Einfühlsam zeigt die sehenswerte Doku wie der Wunsch, Dingen auf den Grund zu gehen, ob es die Familiengeschichte ist oder Mendelssohns Violinkonzert, den Charakter des virtuosen Geigers prägt. Dass der weltoffene Solist schlussendlich das Grabmal seines Urgroßvaters, des Fabrikbesitzers Julius Valentin auf dem Luisenfriedhof in Berlin doch noch retten kann, bevor es erlischt und verkauft wird, wirkt besonders anrührend. Zur feierlichen Übergabe spielt er Ravels „Kaddisch“, das jüdische Gebet für die Verstorbenen, eine melancholisch, ergreifende Schicksalsmelodie. Eine Erinnerungsstätte, die sicher nicht die tiefen Wunden und Schmerzen heilen kann, doch zumindest für einen positiven Ausklang sorgt.

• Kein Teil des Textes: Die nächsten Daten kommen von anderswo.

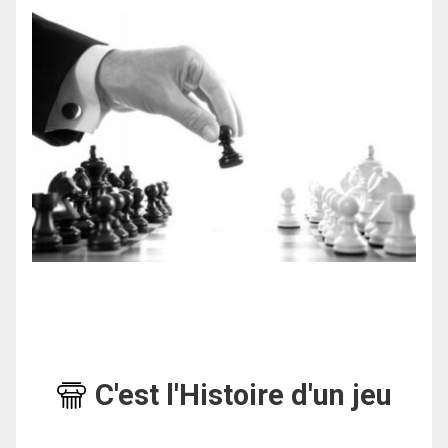
C'est l'Histoire d'un jeu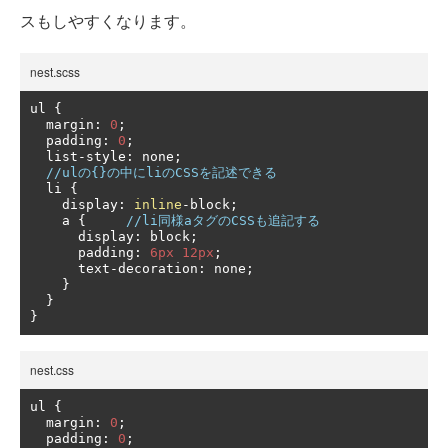
スもしやすくなります。
nest.scss
ul 
{
  margin
:
0
;
  padding
:
0
;
  list
-
style
:
 none
;
//ulの{}の中にliのCSSを記述できる
  li 
{
    display
:
inline
-
block
;
    a 
{
//li同様aタグのCSSも追記する
      display
:
 block
;
      padding
:
6px
12px
;
      text
-
decoration
:
 none
;
}
}
}
nest.css
ul 
{
  margin
:
0
;
  padding
:
0
;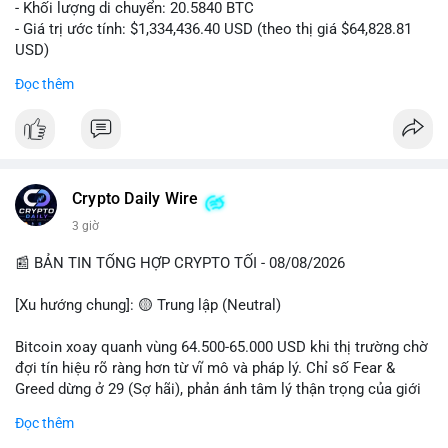
- Khối lượng di chuyển: 20.5840 BTC
- Giá trị ước tính: $1,334,436.40 USD (theo thị giá $64,828.81
USD)
- Thời gian: 00:19:43 2026-08-08 UTC
Đọc thêm
Nhận định phân tích: Giao dịch 20.58 BTC trị giá hơn 1.33 triệu
USD được thực hiện vào phiên Á, thời điểm thanh khoản
mỏng. Quy mô này nằm trong nhóm cá voi trung bình, chưa đủ
tạo áp lực bán trực tiếp lên sàn. Khả năng cao là hành vi tái
phân bổ tài sản giữa các ví nóng, hoặc chuẩn bị thanh khoản
Crypto Daily Wire
cho các lệnh OTC. Dòng tiền không đổ thẳng lên sàn tập trung,
3 giờ
nên rủi ro bán tháo ngắn hạn thấp, nhưng tâm lý thị trường có
thể dao động nhẹ do theo dõi sát biến động ví lớn.
📰 BẢN TIN TỔNG HỢP CRYPTO TỐI - 08/08/2026
Lời khuyên: Nhà đầu tư nhỏ lẻ không nên hành động theo cảm
[Xu hướng chung]: 🟡 Trung lập (Neutral)
xúc từ một giao dịch đơn lẻ. Quan sát thêm 2-3 khối chuyển
tiếp theo trong 24 giờ để xác nhận xu hướng. Giữ tỷ trọng tiền
Bitcoin xoay quanh vùng 64.500-65.000 USD khi thị trường chờ
mặt hợp lý, tránh đòn bẩy cao trong vùng giá hiện tại.
đợi tín hiệu rõ ràng hơn từ vĩ mô và pháp lý. Chỉ số Fear &
Greed dừng ở 29 (Sợ hãi), phản ánh tâm lý thận trọng của giới
#20dot58btc
#phienau
#taiphanbotaisan
#giaodichotc
đầu tư.
Đọc thêm
#theodoivilon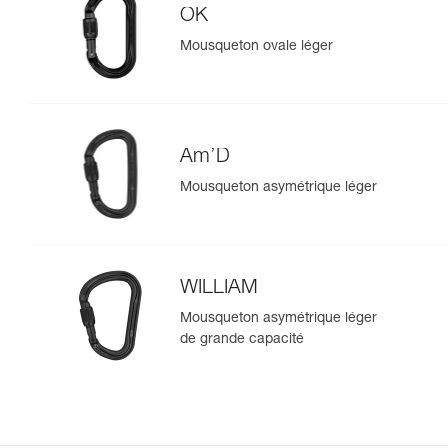
OK
Mousqueton ovale léger
Am’D
Mousqueton asymétrique léger
WILLIAM
Mousqueton asymétrique léger
de grande capacité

Dramaturgisch eingängig aufeinander aufgebaut fasziniert die exzellente Montage des Bild- und Tonmaterials. Genial verschränken Schnittfolgen die spannende Collage aus Konzertausschnitten, Orchesterproben mit dem Züricher Kammerorchester und Momentaufnahmen seiner Familie. Regisseur Nahuel Lopez (El Viaje - Ein Musikfilm mit Rodrigo Gonzalez), Sohn eines exilierten Chilenen, versteht es mit seiner lebendigen, facettenreichen biographischen Musikdoku über den angesehensten Violinisten der Moderne zu begeistern. Dabei muss der Zuschauer nicht unbedingt ein Klassik-Kenner sein. Der Schritt auf dem Weg die klassische Musik aus dem Elitären heraus in den Alltag der Menschen zu holen gelingt.